Supplied data
Start of Block
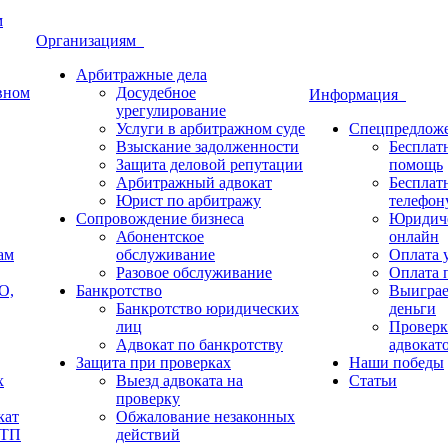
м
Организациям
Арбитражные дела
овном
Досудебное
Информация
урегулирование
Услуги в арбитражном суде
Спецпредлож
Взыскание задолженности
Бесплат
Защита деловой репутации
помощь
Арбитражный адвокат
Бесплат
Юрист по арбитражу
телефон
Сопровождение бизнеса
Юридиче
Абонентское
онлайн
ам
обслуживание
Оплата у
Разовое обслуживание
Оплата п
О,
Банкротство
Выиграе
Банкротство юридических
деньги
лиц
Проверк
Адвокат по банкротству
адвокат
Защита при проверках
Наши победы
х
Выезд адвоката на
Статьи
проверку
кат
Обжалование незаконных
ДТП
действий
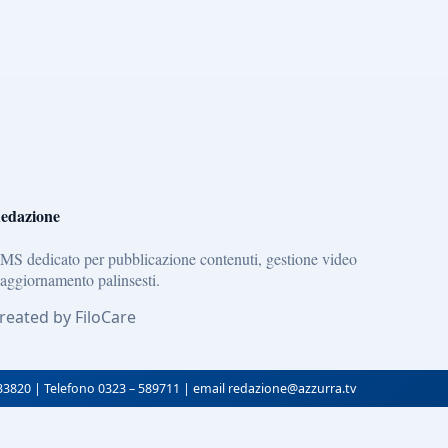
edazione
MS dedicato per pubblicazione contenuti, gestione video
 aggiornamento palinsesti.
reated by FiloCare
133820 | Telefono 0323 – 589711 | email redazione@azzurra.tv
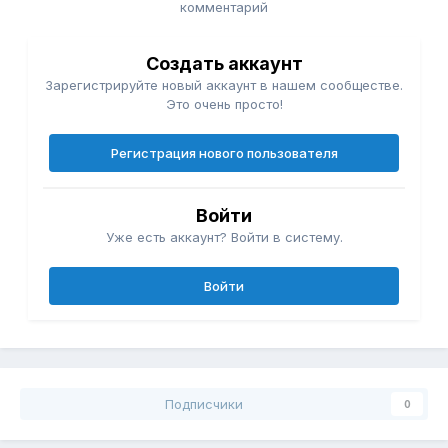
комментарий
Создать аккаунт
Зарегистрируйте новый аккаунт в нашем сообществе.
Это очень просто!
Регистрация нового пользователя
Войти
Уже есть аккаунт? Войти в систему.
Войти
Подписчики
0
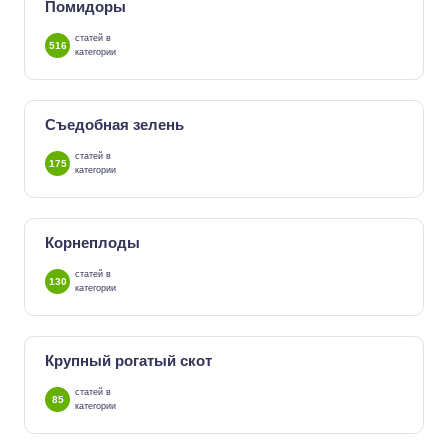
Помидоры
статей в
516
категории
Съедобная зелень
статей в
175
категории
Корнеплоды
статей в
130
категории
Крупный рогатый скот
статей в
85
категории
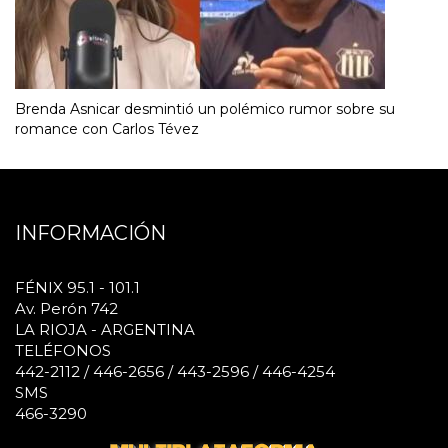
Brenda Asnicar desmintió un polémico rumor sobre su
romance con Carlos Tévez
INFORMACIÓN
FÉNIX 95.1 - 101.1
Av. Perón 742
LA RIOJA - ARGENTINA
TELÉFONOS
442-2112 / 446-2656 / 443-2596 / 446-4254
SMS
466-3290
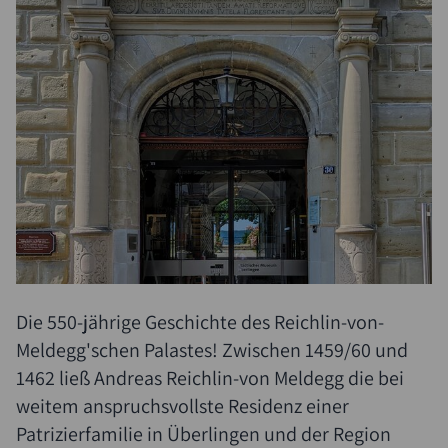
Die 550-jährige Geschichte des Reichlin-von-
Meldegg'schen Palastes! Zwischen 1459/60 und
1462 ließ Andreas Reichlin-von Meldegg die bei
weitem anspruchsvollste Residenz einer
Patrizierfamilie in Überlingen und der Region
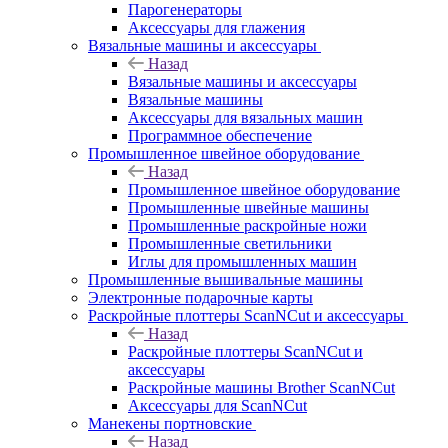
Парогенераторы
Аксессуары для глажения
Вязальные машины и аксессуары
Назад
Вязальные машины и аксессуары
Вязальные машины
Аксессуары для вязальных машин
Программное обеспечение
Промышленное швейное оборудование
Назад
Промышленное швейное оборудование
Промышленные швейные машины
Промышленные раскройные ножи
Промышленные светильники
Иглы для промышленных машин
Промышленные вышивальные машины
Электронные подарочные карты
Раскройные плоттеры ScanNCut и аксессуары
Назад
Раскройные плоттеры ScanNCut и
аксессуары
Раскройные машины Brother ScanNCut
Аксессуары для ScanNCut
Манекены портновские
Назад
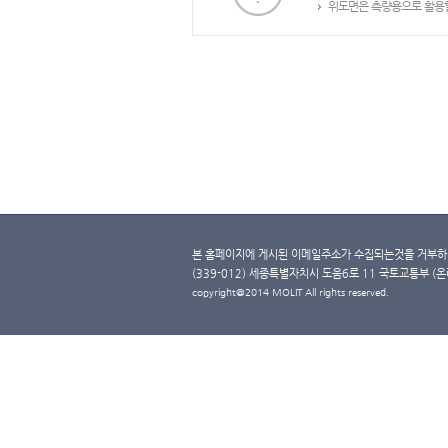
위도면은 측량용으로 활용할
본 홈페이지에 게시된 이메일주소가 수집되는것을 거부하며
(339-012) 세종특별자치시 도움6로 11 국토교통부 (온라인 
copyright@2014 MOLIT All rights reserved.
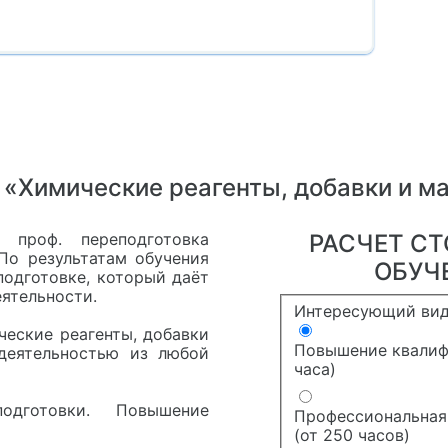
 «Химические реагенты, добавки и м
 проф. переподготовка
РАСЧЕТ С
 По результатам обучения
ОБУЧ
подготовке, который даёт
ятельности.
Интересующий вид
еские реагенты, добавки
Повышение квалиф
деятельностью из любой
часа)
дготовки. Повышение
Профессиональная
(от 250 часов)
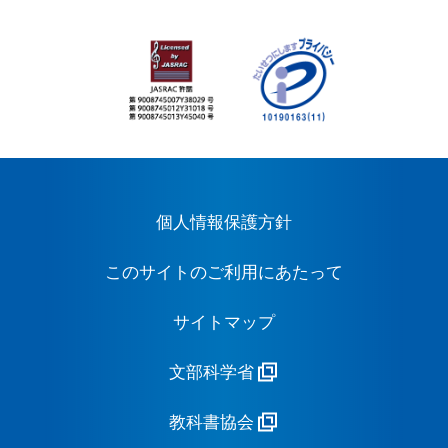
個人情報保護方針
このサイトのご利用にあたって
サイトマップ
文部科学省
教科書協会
End of Block
Start of Block
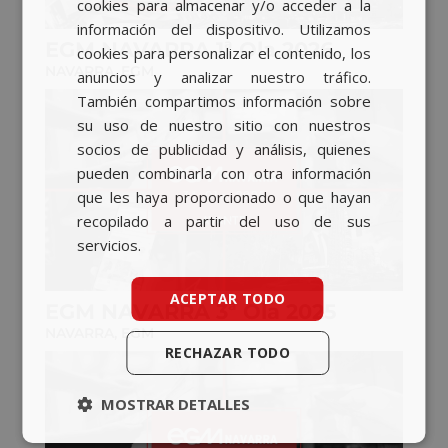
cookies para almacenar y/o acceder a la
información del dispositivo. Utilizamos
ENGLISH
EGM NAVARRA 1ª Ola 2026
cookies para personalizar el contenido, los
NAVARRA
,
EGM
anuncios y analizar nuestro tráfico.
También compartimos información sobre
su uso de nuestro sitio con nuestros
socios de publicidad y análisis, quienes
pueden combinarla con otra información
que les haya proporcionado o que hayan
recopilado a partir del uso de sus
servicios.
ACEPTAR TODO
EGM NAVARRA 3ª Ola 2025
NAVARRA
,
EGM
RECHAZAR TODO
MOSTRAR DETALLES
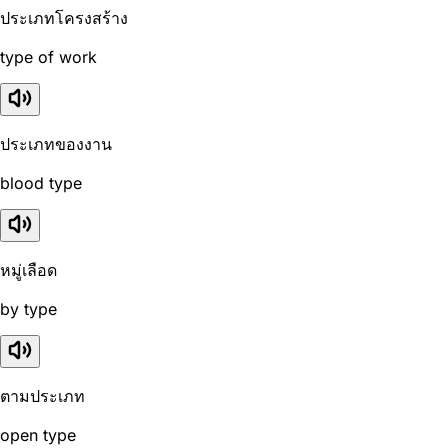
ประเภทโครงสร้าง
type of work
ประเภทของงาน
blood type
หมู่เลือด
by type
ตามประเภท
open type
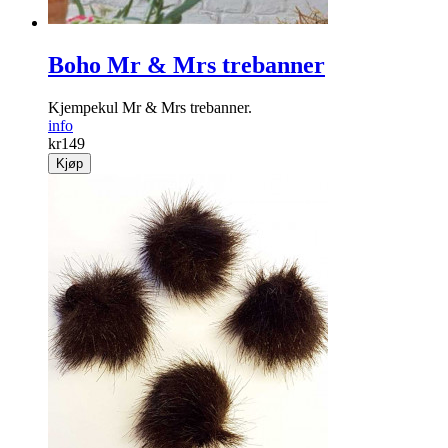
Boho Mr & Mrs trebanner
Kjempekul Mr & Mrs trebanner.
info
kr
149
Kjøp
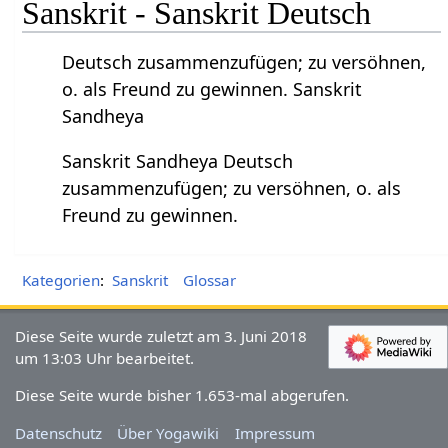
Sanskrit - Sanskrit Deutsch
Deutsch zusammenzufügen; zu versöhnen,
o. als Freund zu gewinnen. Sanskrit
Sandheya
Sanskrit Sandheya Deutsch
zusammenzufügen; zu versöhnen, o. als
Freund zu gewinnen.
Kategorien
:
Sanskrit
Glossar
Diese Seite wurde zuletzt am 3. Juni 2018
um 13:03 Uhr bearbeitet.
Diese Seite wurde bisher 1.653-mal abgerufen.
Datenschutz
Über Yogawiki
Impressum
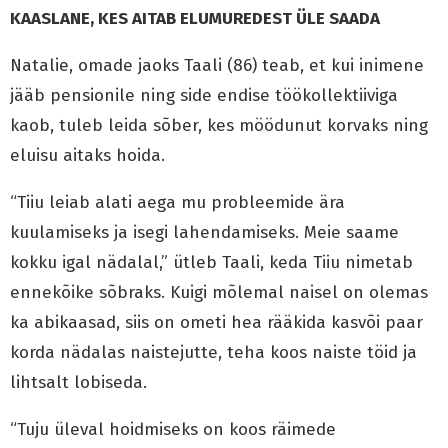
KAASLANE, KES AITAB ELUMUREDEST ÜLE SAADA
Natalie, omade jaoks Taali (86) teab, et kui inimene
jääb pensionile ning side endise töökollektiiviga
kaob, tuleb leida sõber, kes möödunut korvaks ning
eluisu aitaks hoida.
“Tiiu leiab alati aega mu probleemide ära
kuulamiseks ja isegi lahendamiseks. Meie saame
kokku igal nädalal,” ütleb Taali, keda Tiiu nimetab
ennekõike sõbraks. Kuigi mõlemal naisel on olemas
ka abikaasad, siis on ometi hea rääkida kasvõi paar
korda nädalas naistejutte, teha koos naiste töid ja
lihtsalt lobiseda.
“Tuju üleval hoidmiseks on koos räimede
End of Block
Start of Block
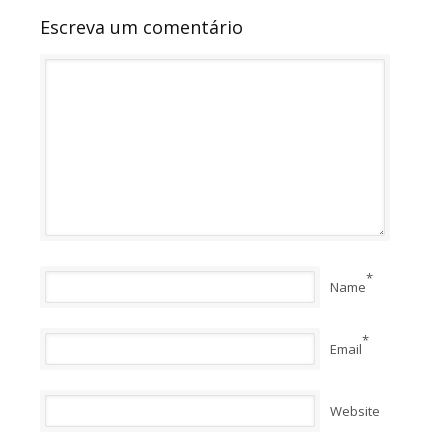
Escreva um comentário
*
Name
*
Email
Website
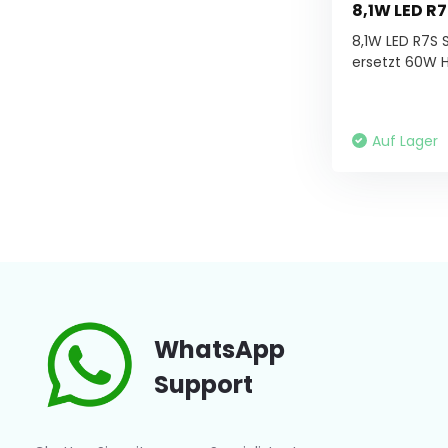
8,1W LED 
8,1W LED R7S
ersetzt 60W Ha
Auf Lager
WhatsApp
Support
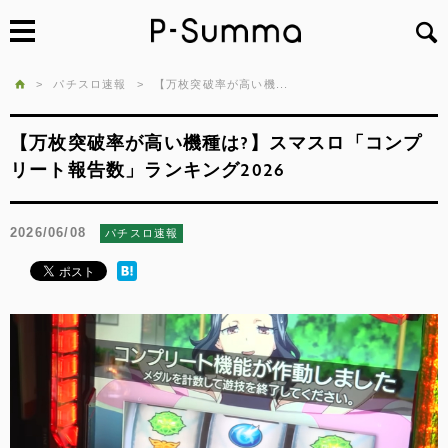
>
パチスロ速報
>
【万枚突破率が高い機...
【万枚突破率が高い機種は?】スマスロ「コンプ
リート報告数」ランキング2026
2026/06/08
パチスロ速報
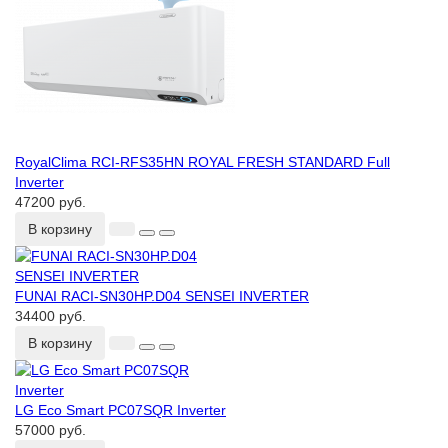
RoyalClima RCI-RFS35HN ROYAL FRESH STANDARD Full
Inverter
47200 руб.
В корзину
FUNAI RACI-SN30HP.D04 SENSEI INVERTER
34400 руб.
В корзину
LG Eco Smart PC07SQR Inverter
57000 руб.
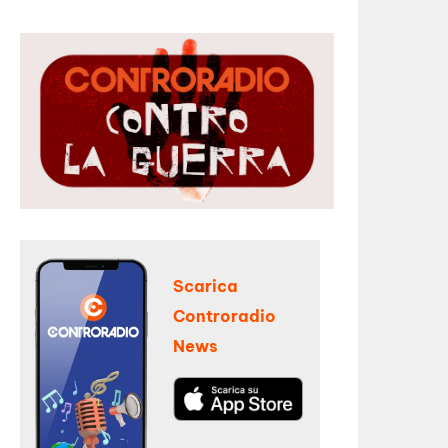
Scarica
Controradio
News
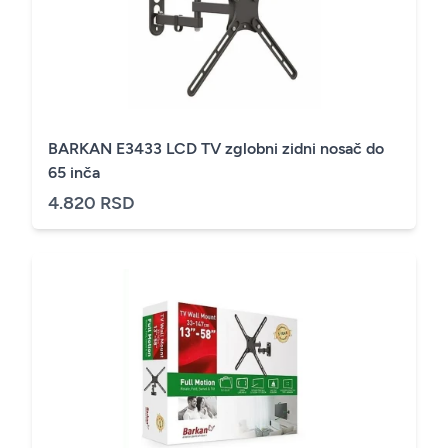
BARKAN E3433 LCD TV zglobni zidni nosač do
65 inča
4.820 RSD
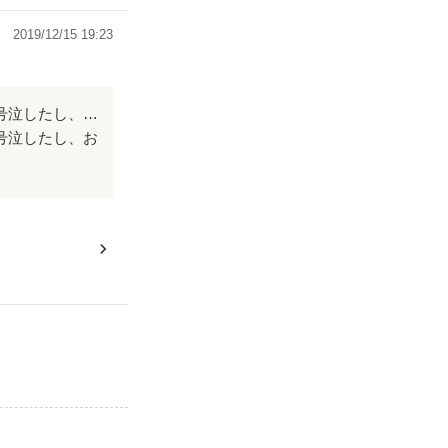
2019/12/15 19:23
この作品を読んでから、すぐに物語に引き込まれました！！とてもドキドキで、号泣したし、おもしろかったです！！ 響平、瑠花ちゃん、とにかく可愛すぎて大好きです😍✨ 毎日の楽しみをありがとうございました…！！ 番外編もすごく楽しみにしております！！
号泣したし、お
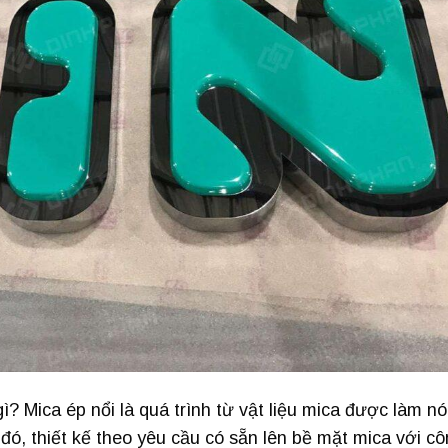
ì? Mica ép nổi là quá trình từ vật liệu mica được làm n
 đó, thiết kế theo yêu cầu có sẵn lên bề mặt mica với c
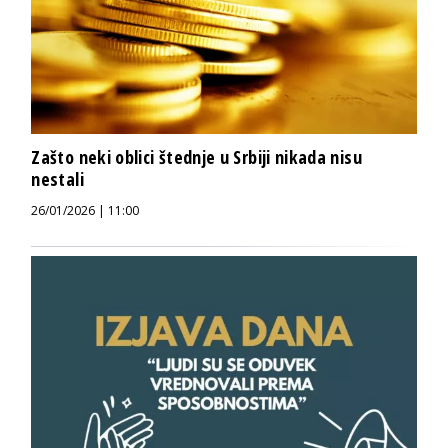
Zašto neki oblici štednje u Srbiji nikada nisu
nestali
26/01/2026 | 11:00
End of Block
Across the records above, count each line that holds the word "аккаунт" and give only the resulting number.

3